-- Opening Marker --
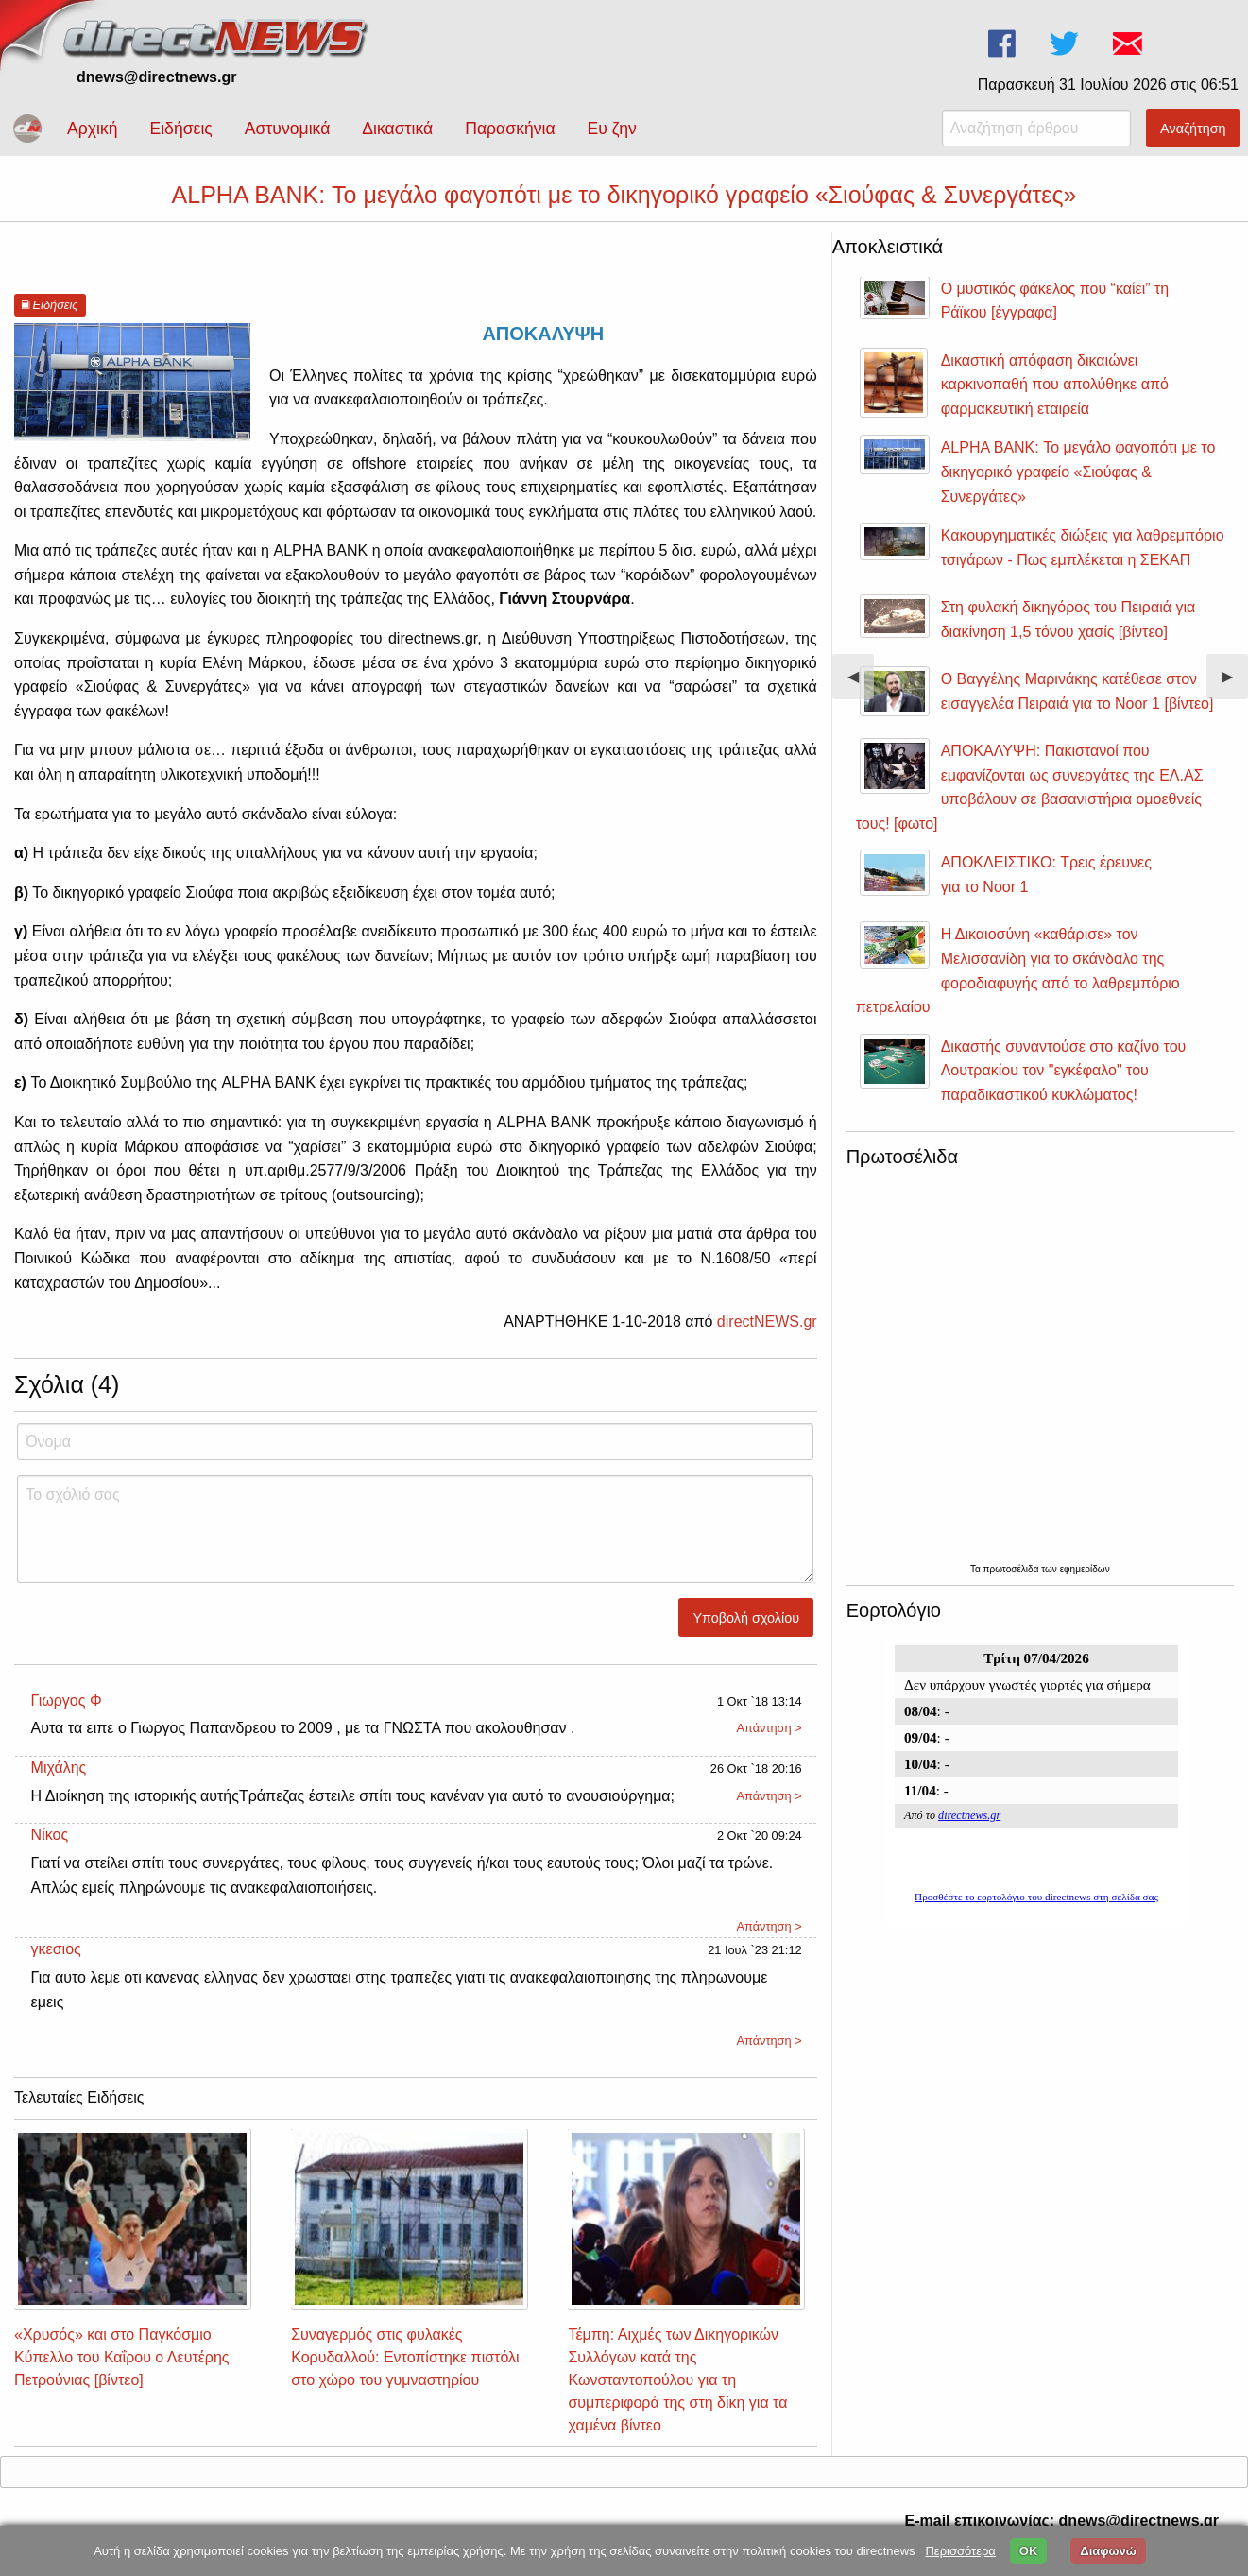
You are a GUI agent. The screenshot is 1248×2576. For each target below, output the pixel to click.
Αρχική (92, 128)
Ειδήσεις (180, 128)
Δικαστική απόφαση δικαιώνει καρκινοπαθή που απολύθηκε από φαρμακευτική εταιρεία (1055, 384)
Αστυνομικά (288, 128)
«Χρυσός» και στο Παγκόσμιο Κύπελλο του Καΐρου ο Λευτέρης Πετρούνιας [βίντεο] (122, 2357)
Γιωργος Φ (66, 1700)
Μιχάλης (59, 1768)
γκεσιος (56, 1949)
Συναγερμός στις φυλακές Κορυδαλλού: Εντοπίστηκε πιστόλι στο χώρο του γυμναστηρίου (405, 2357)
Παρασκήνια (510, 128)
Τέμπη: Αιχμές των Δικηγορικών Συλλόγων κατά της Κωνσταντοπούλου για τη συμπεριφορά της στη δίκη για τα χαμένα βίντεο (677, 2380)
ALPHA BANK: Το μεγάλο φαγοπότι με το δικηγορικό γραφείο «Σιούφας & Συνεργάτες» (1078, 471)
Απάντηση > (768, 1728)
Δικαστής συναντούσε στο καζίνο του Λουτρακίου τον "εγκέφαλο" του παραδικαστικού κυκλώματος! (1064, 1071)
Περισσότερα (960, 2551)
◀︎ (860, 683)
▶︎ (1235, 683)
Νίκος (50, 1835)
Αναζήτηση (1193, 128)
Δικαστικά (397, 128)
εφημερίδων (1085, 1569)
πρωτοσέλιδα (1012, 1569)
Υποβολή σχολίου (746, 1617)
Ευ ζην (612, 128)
-- Closing Marker --
▶ [Directions]:
Leave the pictures aside and output each entry exactly as it stands.

▶ [Result for this exercise]:
You are a GUI agent. The screenshot is 1248×2576. For each target below, output the pixel to click.
Αρχική (92, 128)
Ειδήσεις (180, 128)
Δικαστική απόφαση δικαιώνει καρκινοπαθή που απολύθηκε από φαρμακευτική εταιρεία (1055, 384)
Αστυνομικά (288, 128)
«Χρυσός» και στο Παγκόσμιο Κύπελλο του Καΐρου ο Λευτέρης Πετρούνιας [βίντεο] (122, 2357)
Γιωργος Φ (66, 1700)
Μιχάλης (59, 1768)
γκεσιος (56, 1949)
Συναγερμός στις φυλακές Κορυδαλλού: Εντοπίστηκε πιστόλι στο χώρο του γυμναστηρίου (405, 2357)
Παρασκήνια (510, 128)
Τέμπη: Αιχμές των Δικηγορικών Συλλόγων κατά της Κωνσταντοπούλου για τη συμπεριφορά της στη δίκη για τα χαμένα βίντεο (677, 2380)
ALPHA BANK: Το μεγάλο φαγοπότι με το δικηγορικό γραφείο «Σιούφας & Συνεργάτες» (1078, 471)
Απάντηση > (768, 1728)
Δικαστής συναντούσε στο καζίνο του Λουτρακίου τον "εγκέφαλο" του παραδικαστικού κυκλώματος! (1064, 1071)
Περισσότερα (960, 2551)
◀︎ (860, 683)
▶︎ (1235, 683)
Νίκος (50, 1835)
Αναζήτηση (1193, 128)
Δικαστικά (397, 128)
εφημερίδων (1085, 1569)
πρωτοσέλιδα (1012, 1569)
Υποβολή σχολίου (746, 1617)
Ευ ζην (612, 128)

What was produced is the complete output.